This exchange between an interviewer for NPR’s Morning Edition and a spokesman for Saudi Arabia makes for depressing reading:

ASIRI: Unfortunately, today, there is no team from Human Rights Watch on the ground.

KELLY: They went. They saw it.

ASIRI: No. No one can get in Yemen without the permission of the coalition. So we don’t have single permission from the United Nations on the ground.

We hope that Human Rights Watch and the other NGOs come to the coalition and ask permission and we will send them down to investigate. We need to investigate those allegations [bold mine-DL]. You cannot…

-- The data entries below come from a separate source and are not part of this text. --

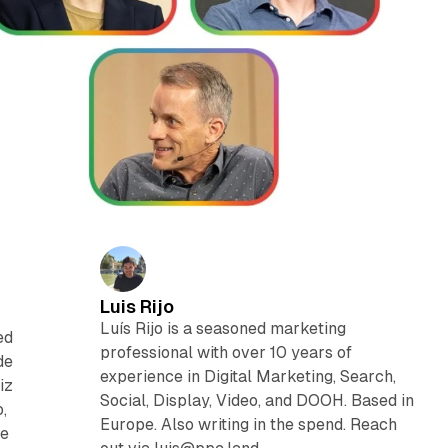
Luis Rijo
Luís Rijo is a seasoned marketing
ed
professional with over 10 years of
de
experience in Digital Marketing, Search,
iz
Social, Display, Video, and DOOH. Based in
,
Europe. Also writing in the spend. Reach
he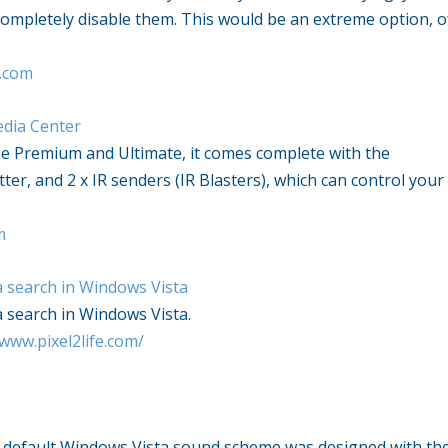
completely disable them. This would be an extreme option, o
.com
dia Center
 Premium and Ultimate, it comes complete with the
ter, and 2 x IR senders (IR Blasters), which can control your
m
a search in
Windows Vista
a search in
Windows Vista
.
/www.pixel2life.com/
 default
Windows Vista
sound scheme was designed with th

KELLY: I think you and Human Rights Watch are going to agree to disagree. My question is whether the Saudi intervention has improved things. The country remains in chaos after more than a year of fighting. Are you any closer to your goals or bringing stability to the country?

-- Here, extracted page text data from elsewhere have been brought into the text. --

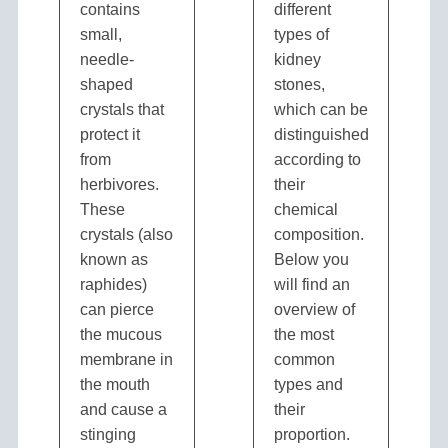
contains
different
small,
types of
needle-
kidney
shaped
stones,
crystals that
which can be
protect it
distinguished
from
according to
herbivores.
their
These
chemical
crystals (also
composition.
known as
Below you
raphides)
will find an
can pierce
overview of
the mucous
the most
membrane in
common
the mouth
types and
and cause a
their
stinging
proportion.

In fact, Human Rights Watch is one of several organizations that documented likely war crimes carried out by the Saudi-led coalition in Yemen. It is true that the Saudis make it very difficult for outside groups and journalists to gain access to the country because they don’t want this to be known, and they deliberately stymied an independent investigation into war crimes in Yemen at the U.N. with U.S. and allied acquiescence. Nonetheless, HRW and others have investigated the effects of the coalition’s indiscriminate bombing campaign along with the crimes committed by all parties to the conflict. They have ample proof that the Saudi-led coalition has carried out numerous strikes on civilian areas in violation of international law. They have also said that the coalition may be guilty of crimes against humanity because of the pattern of targeting civilian areas. Kenneth Roth, the executive director of Human Rights Watch, reacted to the coalition spokesman’s claims:

The Saudis have moved from brazenly denying that civilians were killed by their attacks to feigning concern for the victims, but it doesn’t change that they have been working overtime to avoid accountability for their crimes over the last year. Unfortunately, they were able to use this interview to do the same thing.

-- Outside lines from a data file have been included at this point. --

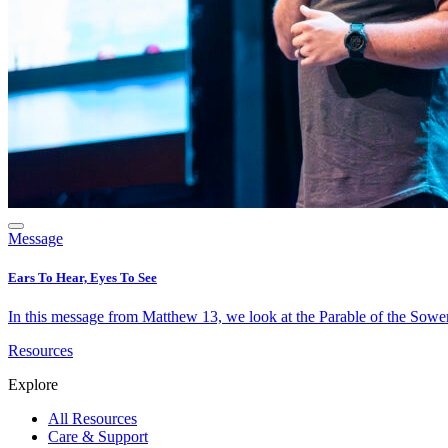
Message
Ears To Hear, Eyes To See
In this message from Matthew 13, we look at the Parable of the Sower 
Resources
Explore
All Resources
Care & Support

The other troubling thing about this interview is that the Saudi spokesman isn’t pressed on any of his statements, and he is asked the softest, least challenging questions imaginable under the circumstances. When he claims that his government views Yemenis as neighbors, an appropriate response might have been: “So why have you been starving your neighbors with a blockade for the last thirteen months?” Regrettably, the coalition’s blockade and its effects are never mentioned in the interview. The interviewer also asks whether the “Saudi intervention has improved things,” but that is the wrong question to ask. The spokesman should have been forced to defend the enormous harm that the intervention has plainly done and the yawning gap between the coalition’s stated goals and what it has done. The interviewer mentions that thousands of those killed since last March have been civilians, but neglects to inform the audience that most of these have been killed by coalition bombs.

The war on Yemen gets very little coverage, and I don’t expect one interview to be able to remedy that problem. I understand that there is only so much time that is going to be dedicated to covering this story, but that makes it all the more important that the spokesman for the Saudi-led coalition is presented with questions that will cut to the heart of the story as quickly as possible. The Saudi spokesman was able to get away with lying to NPR’s audience, and there was little or no attempt to call him on it.